At first, you might start with just writing it down randomly on your Notes app, but the more you write, the more you'll realize that searching through it all is kinda difficult - after all, you're writing all this down to read later when you need it!

And for that, code snippets exist, but they're rather inflexible, bulky, and often, limited to your local machine - which is probably fine for most use cases, but as I started taking on more projects and needed to record increasingly diverse "bits" of knowledge, I realized I needed this on more than one machine.

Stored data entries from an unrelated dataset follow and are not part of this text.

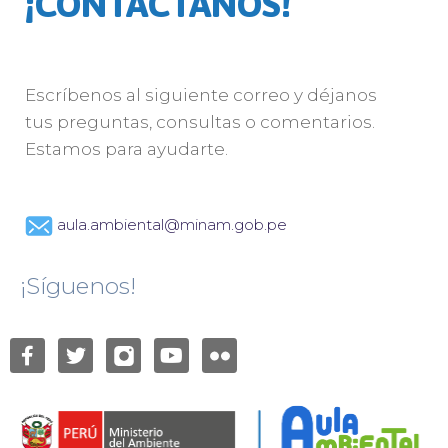
¡CONTÁCTANOS!
Escríbenos al siguiente correo y déjanos
tus preguntas, consultas o comentarios.
Estamos para ayudarte.
aula.ambiental@minam.gob.pe
¡Síguenos!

That's where wikis come in. And how do you choose between the many open-source wikis out there? For me, as I was using this just for myself, ease of installation and low costs (of running the machine and maintaining it) were the two key factors. And for that, I specifically looked out for wikis that supported deploying to Heroku (free-tier, of course).

Turns out, there aren't many.

And even for Outline (which I ended up choosing), you don't see the "deploy to Heroku" button anywhere on the site, on the GitHub repo, or anywhere on the (nonexistent) documentation.

I literally had to Google "outline wiki deploy heroku", which is probably how you got here, too (keen readers may have already realized the fact that deploying Outline to Heroku probably isn't easy given that there's a whole article about it).

It eventually led to this PR that a kind soul made, which adds support for "deploy to Heroku" as we know it by adding app.json. But as the PR clearly shows, the authors have vested interest in making sure running Outline on your own is as difficult as possible.

So to save you some time, here's some tricks to actually deploying it to Heroku (that I found out after much trial and error, because none of this is ever documented):

  1. There's no "Heroku button". The authors literally didn't want you to be able to deploy easily, so you'll have to dig thru to get your button elsewhere.
  2. You must use the full https:// when referring to your URL. Using ${appname} in any of your installation steps will render it unusable!
  3. The app.json is misleading in some places. For example, SLACK_APP_ID and SLACK_VERIFICATION_TOKEN are required environment variable, and yet when you actually go through the Heroku setup process, it seems like you don't need them, not to mention it's literally not mentioned anywhere in the docs!

And once you get it installed, your job is only halfway done, because you're going to need to set up an identity provider. Your options are Google or Slack, but be warned: your average Google account won't work - only accounts that are tied to an organization will suffice.

I only had personal Google accounts, so I had to resort to Slack integration (you can set it up at

But it only gets worse. If you managed to figure out which Slack environment variables are required through trial-and-error (answer: all of them!), you'll still need to enable "Sign in with Slack".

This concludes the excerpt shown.